• _Excerpted data_
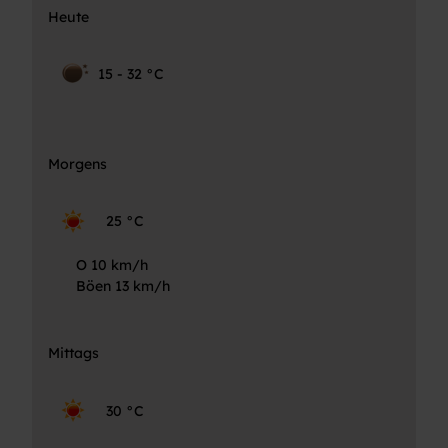
Heute
15 - 32 °C
Morgens
25 °C
O 10 km/h
Böen 13 km/h
Mittags
30 °C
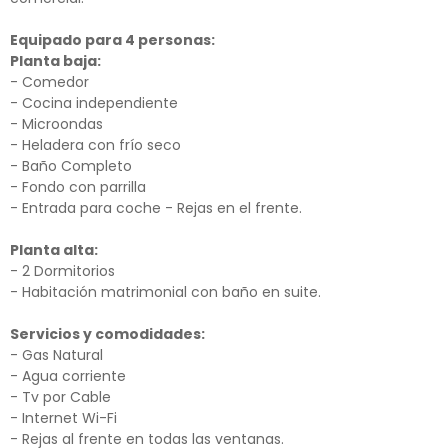
Equipado para 4 personas:
Planta baja:
- Comedor
- Cocina independiente
- Microondas
- Heladera con frío seco
- Baño Completo
- Fondo con parrilla
- Entrada para coche - Rejas en el frente.
Planta alta:
- 2 Dormitorios
- Habitación matrimonial con baño en suite.
Servicios y comodidades:
- Gas Natural
- Agua corriente
- Tv por Cable
- Internet Wi-Fi
- Rejas al frente en todas las ventanas.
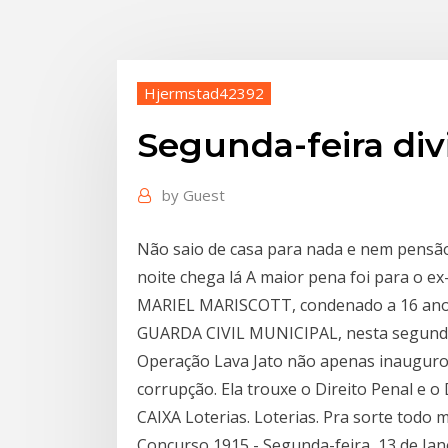
Hjermstad42392
Segunda-feira div
by
Guest
Não saio de casa para nada e nem pensão
noite chega lá A maior pena foi para o e
MARIEL MARISCOTT, condenado a 16 anos
GUARDA CIVIL MUNICIPAL, nesta segunda
Operação Lava Jato não apenas inauguro
corrupção. Ela trouxe o Direito Penal e o
CAIXA Loterias. Loterias. Pra sorte todo
Concurso 1915 - Segunda-feira, 13 de Jan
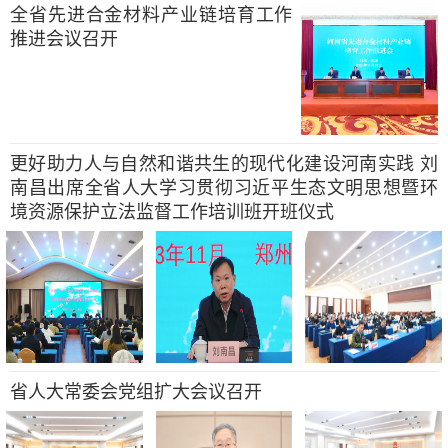
全省先进合金材料产业链培育工作
推进会议召开
更好助力人与自然和谐共生的现代化建设河南实践 刘
南昌出席全省人大学习贯彻习近平生态文明思想暨环
境资源保护立法监督工作培训班开班仪式
省人大常委会党组扩大会议召开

• _Problem to work on_
The answer must be an exact reproduction of the records, with every picture left out.

• _Task answer_
Heute
15 - 32 °C
Morgens
25 °C
O 10 km/h
Böen 13 km/h
Mittags
30 °C
Equipado para 4 personas:
Planta baja:
- Comedor
- Cocina independiente
- Microondas
- Heladera con frío seco
- Baño Completo
- Fondo con parrilla
- Entrada para coche - Rejas en el frente.
Planta alta:
- 2 Dormitorios
- Habitación matrimonial con baño en suite.
Servicios y comodidades:
- Gas Natural
- Agua corriente
- Tv por Cable
- Internet Wi-Fi
- Rejas al frente en todas las ventanas.
Hjermstad42392
Segunda-feira div
by
Guest
Não saio de casa para nada e nem pensão
noite chega lá A maior pena foi para o e
MARIEL MARISCOTT, condenado a 16 anos
GUARDA CIVIL MUNICIPAL, nesta segunda
Operação Lava Jato não apenas inauguro
corrupção. Ela trouxe o Direito Penal e o
CAIXA Loterias. Loterias. Pra sorte todo
Concurso 1915 - Segunda-feira, 13 de Jan
全省先进合金材料产业链培育工作
推进会议召开
更好助力人与自然和谐共生的现代化建设河南实践 刘
南昌出席全省人大学习贯彻习近平生态文明思想暨环
境资源保护立法监督工作培训班开班仪式
省人大常委会党组扩大会议召开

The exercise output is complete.